Waite’s oratorical skills, in particular, demonstrated his talents for delivering a hard-hitting and persuasive challenge to the unabashedly homophobic. In the same box where we discovered the “We Demand” draft, we found a transcript of a riveting exchange between Waite and radio announcer Dick Smyth on CHUM radio. Two days after a rally on Parliament Hill in 1971 to publicize the contents of “We Demand,” Smyth broadcast the following on Toronto’s airwaves:
- “The prospect of a group of homosexuals prancing about Parliament Hill in a demonstration for equality not only repels and repulses me, it makes me wonder if perhaps it’s all an insane nightmare from which I will return to reality. The prospect is about as savoury as a demonstration for equality and acceptance by militant alcoholics, militant lepers, or militant lunatics.
The entire gay liberation movement is based on the false assumption that homosexuality has some redeeming or positive aspect to it.

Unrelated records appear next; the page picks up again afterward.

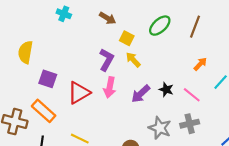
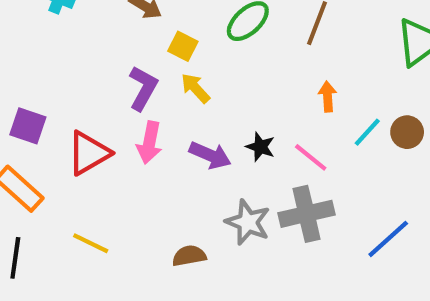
orange arrow: (200, 64) -> (327, 97), turned -48
purple arrow: (141, 94) -> (210, 155), turned -114
gray cross: (190, 124) -> (306, 214), size x1.4

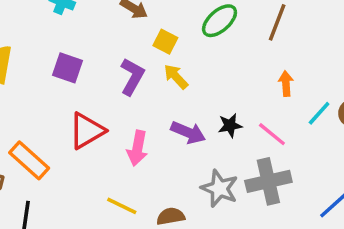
purple square: (28, 126) -> (68, 68), moved
pink arrow: (149, 143) -> (137, 148), moved
black star: (260, 147) -> (230, 125), turned -30
yellow line: (91, 243) -> (122, 206), moved

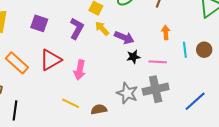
cyan line: (319, 113) -> (185, 50), turned -49
purple arrow: (188, 132) -> (124, 38), moved
pink line: (272, 134) -> (158, 62), turned -36
orange rectangle: (29, 160) -> (17, 63), moved

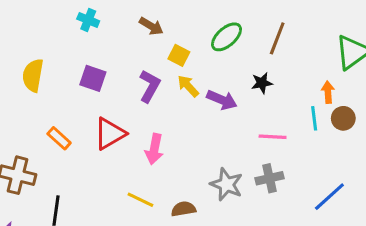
orange arrow: (166, 32) -> (328, 92), moved
black star: (133, 57) -> (262, 83), moved
orange rectangle: (17, 63) -> (59, 138), size x0.7
gray cross: (156, 89) -> (270, 178), size x0.7

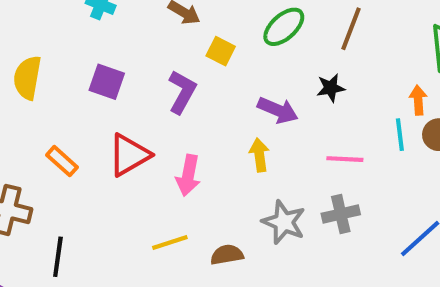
yellow arrow: (188, 86) -> (259, 155), moved, turned 35
yellow line: (140, 200) -> (170, 243), turned -44

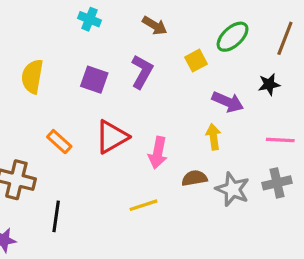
yellow square: (221, 51) -> (196, 61), moved, turned 35
purple L-shape: (182, 92) -> (142, 72), moved
brown semicircle: (227, 255) -> (194, 178), moved

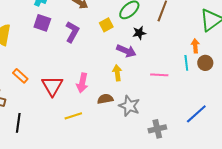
purple square: (94, 80) -> (42, 23), moved
black star: (269, 84) -> (139, 33), moved
red triangle: (112, 137) -> (52, 86), moved, turned -30
gray cross: (277, 183) -> (157, 129), moved

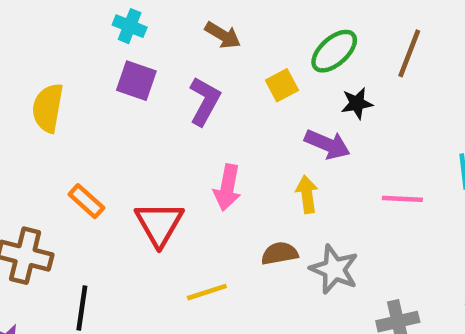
pink arrow: (82, 83) -> (227, 187), moved

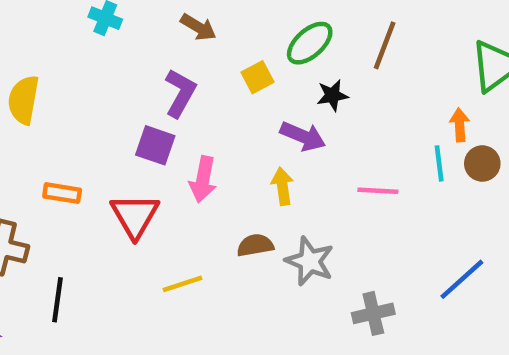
purple square: (136, 81) -> (155, 145), moved
orange rectangle: (86, 201) -> (62, 193), turned -33

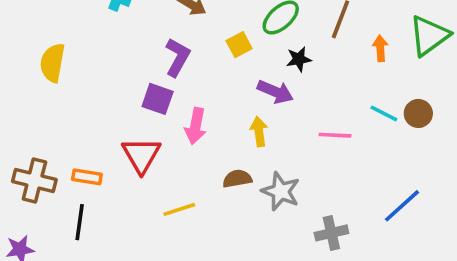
orange arrow: (460, 125) -> (380, 48), moved
cyan line: (439, 163) -> (384, 113), turned -56
orange rectangle: (62, 193) -> (87, 177), moved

It is negative and unproductive. It is a mental and sexual aberration. … Like alcoholics, homosexuals are sick people who indeed do need help — not the help of lawyers and politicians but that of doctors and psychiatrists.”

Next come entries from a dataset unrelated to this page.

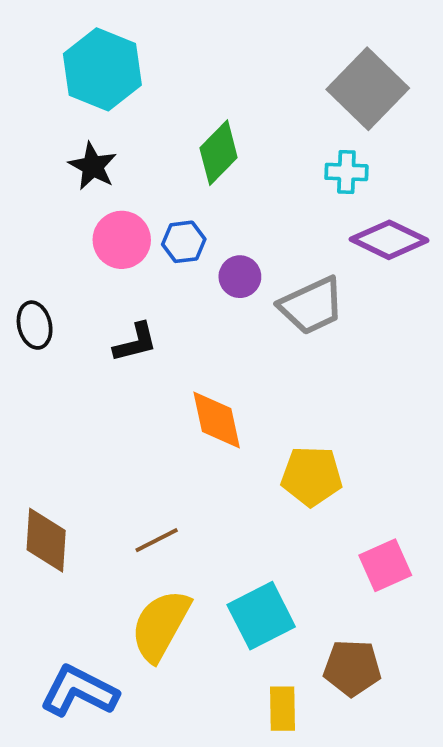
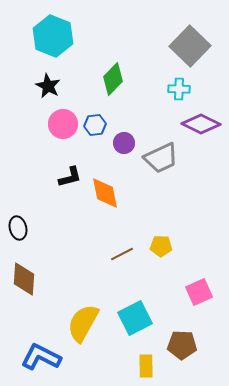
black ellipse: (35, 325) -> (18, 228), moved
orange diamond: (217, 420) -> (105, 193), moved
yellow pentagon: (312, 476) -> (161, 246), size x0.7
brown line: (157, 540) -> (122, 254), moved

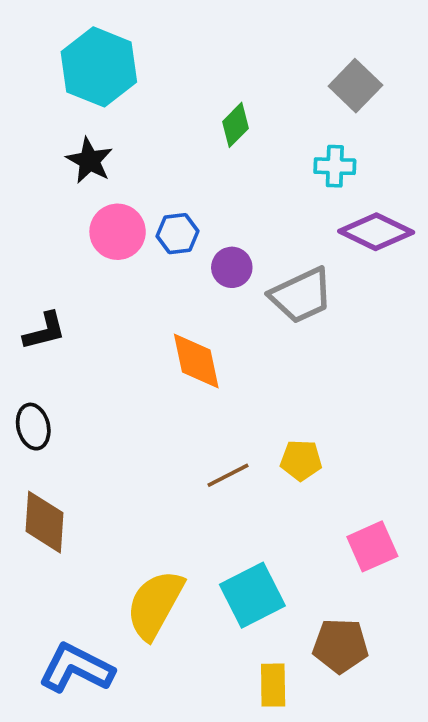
gray square: (190, 46) -> (355, 86), size x0.7
green diamond: (113, 79) -> (236, 125), moved, size x0.7
black L-shape: (70, 177) -> (44, 331), moved

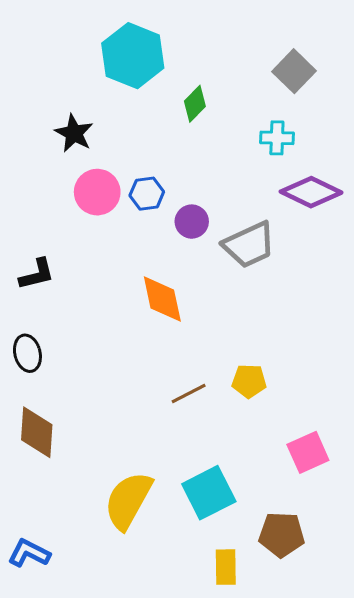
cyan hexagon: (99, 67) -> (133, 56), moved
blue L-shape: (76, 668) -> (29, 553), moved, size x0.7

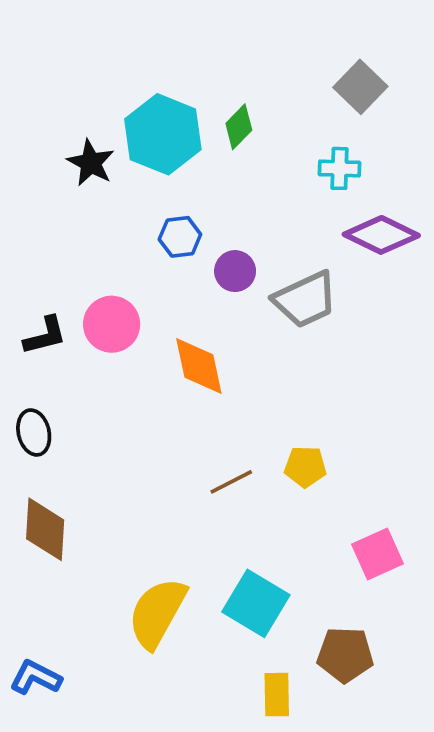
cyan hexagon: (133, 56) -> (163, 134), moved
pink circle: (97, 192) -> (112, 324), moved
cyan square: (209, 493) -> (256, 603), turned -32

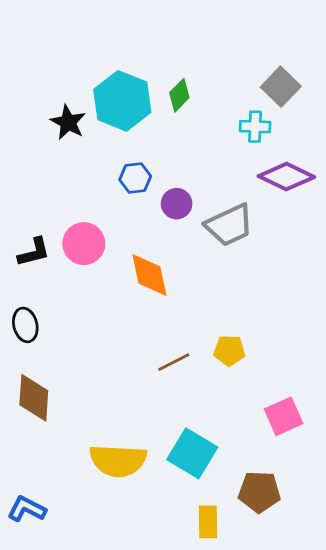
gray square: (360, 87) -> (281, 87), moved
yellow semicircle: (157, 613) -> (118, 461), turned -116

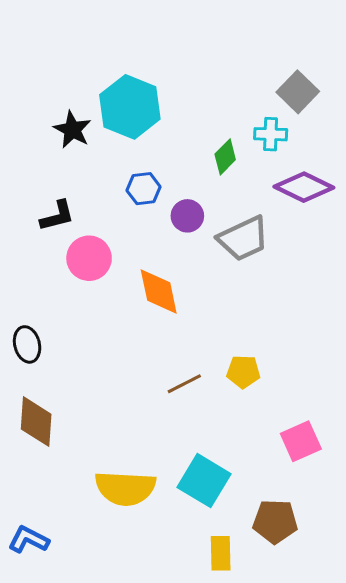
green diamond: (179, 95) -> (225, 157), moved
black L-shape: (34, 252) -> (57, 216), moved

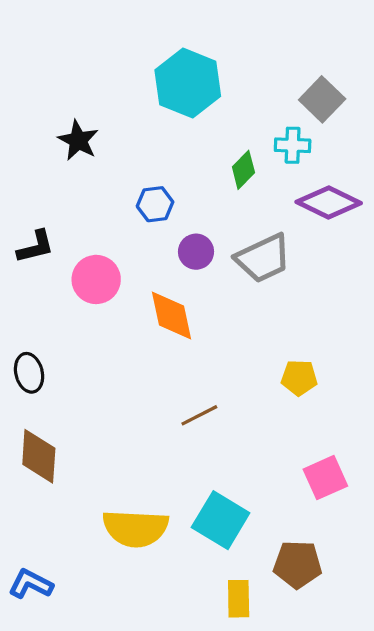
cyan hexagon: (130, 107) -> (188, 83), moved
black L-shape: (57, 216) -> (36, 247), moved
purple circle: (187, 216) -> (196, 252), moved
yellow pentagon: (243, 372) -> (299, 378), moved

Waite pressed for and, remarkably, received an opportunity to go on Smyth’s show a few days letter to rebut the radio announcer’s comments. With Smyth sitting by his side, Waite let rip the following:
- “Dick Smyth’s recent editorial on homosexuals and gay liberation is disgusting. That he can, through a public medium, endeavour to influence the minds of his listeners with such vindictive, narrow-mindedness and ignorance is almost incomprehensible. His views on homosexuality are bigoted and chauvinistic; the same type of views that have produced the worst eras of oppression and brutality in man’s history.
Homosexuals, Mr. Smyth, like all other human beings, are worthy of love, respect, and dignity simply because of their humanity. … Your attempt to force homosexuals into a position where they would feel compelled to renounce ‘alcoholics,’ ‘lepers,’ and ‘lunatics’ as some sort of ‘sub-human’ is even more repulsive. All human beings are worthy of respect, and should not be degraded. Yes, indeed we are in favour of their civil liberties as we are for all Canadians.

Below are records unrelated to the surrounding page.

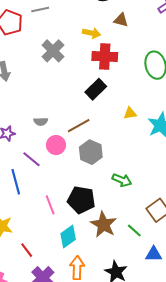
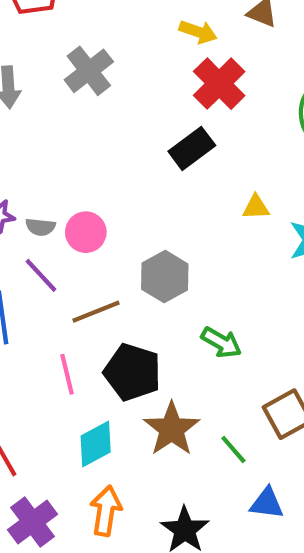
gray cross: (53, 51) -> (89, 71), moved
red cross: (105, 57) -> (219, 84), turned 35
gray semicircle: (41, 122) -> (40, 227), moved
brown line: (79, 126) -> (96, 312), moved
pink circle: (56, 145) -> (86, 232), moved

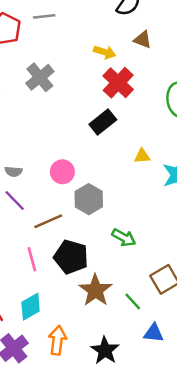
pink circle: (86, 232) -> (62, 172), moved
cyan diamond: (96, 444) -> (31, 307), moved

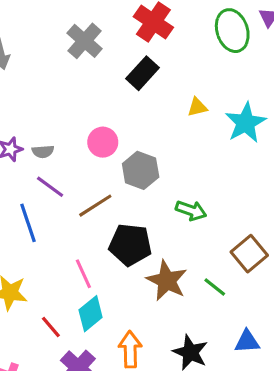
gray cross: (40, 77) -> (85, 41), moved
pink line: (32, 259) -> (83, 274), moved
blue triangle: (154, 333) -> (247, 342), moved

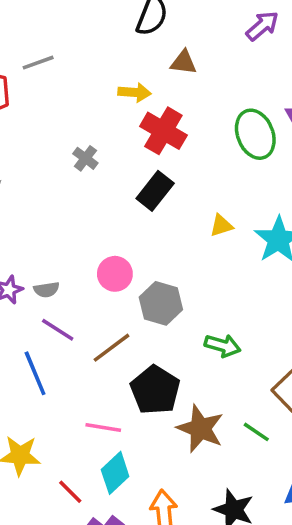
gray cross: (85, 41) -> (85, 158), size x0.6
black pentagon: (130, 245) -> (155, 390), turned 30
pink line: (83, 274) -> (103, 427), turned -52

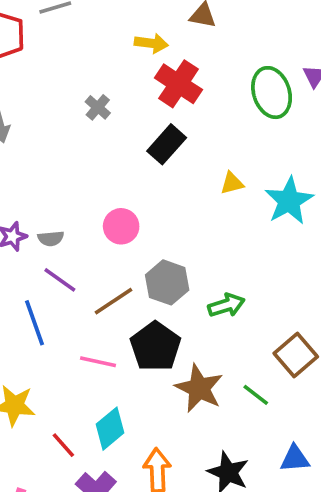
gray hexagon: (161, 303) -> (167, 282), moved
green arrow: (223, 346) -> (226, 305), turned -36
pink line: (103, 427) -> (98, 362), moved

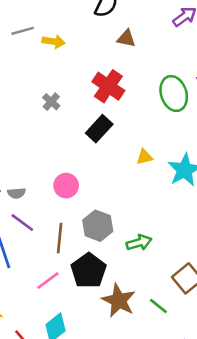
yellow arrow: (151, 43) -> (54, 42), moved
brown line: (113, 301) -> (60, 238), turned -52
pink line: (98, 362) -> (48, 281), turned -50

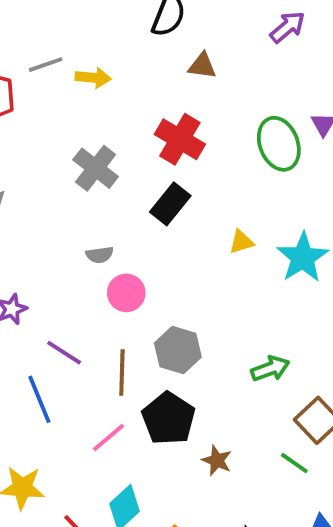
gray cross: (51, 102) -> (96, 168), size x1.6
gray semicircle: (16, 193) -> (100, 255), moved
green arrow: (139, 243) -> (270, 369), moved
brown star: (119, 301) -> (217, 460), size x0.6
green line: (158, 306) -> (294, 463), moved

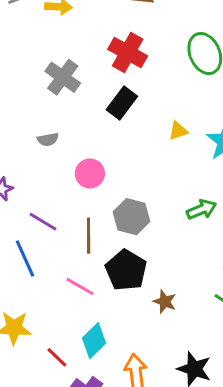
gray semicircle: (100, 255) -> (48, 139), moved
green arrow: (270, 369) -> (202, 209), moved
pink line: (108, 437) -> (80, 286), turned 72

- Nor do homosexuals need psychiatrists and doctors to remedy their problem; we need lawyers and politicians, for the root of our problem is the narrow-mindedness and prejudice, like yours Mr. Smyth, which results in the oppressive legislation which we are trying to change. The day of the homosexual ‘scapegoat’ is over. Homosexuals are uniting all over Canada, and we are serving notice that we will no longer tolerate the type of abusiveness reflected in Mr. Symth’s editorial. Whatever the action necessary, we will take it until the day of our freedom and equality is realized.”
Spine tingling stuff!
Waite’s confident wrap up was truly prescient. Indeed, people did unite and eventually managed to make the “We Demand” dream largely a reality. Nevertheless, as he later cautioned, and as still stands true for many today, “Winning [a human rights strategy] will not end our oppression, but in the process of fighting for it many gay men and women will develop a higher level of pride and consciousness. With a victory, thousands more will find it easier to come out … without fear.”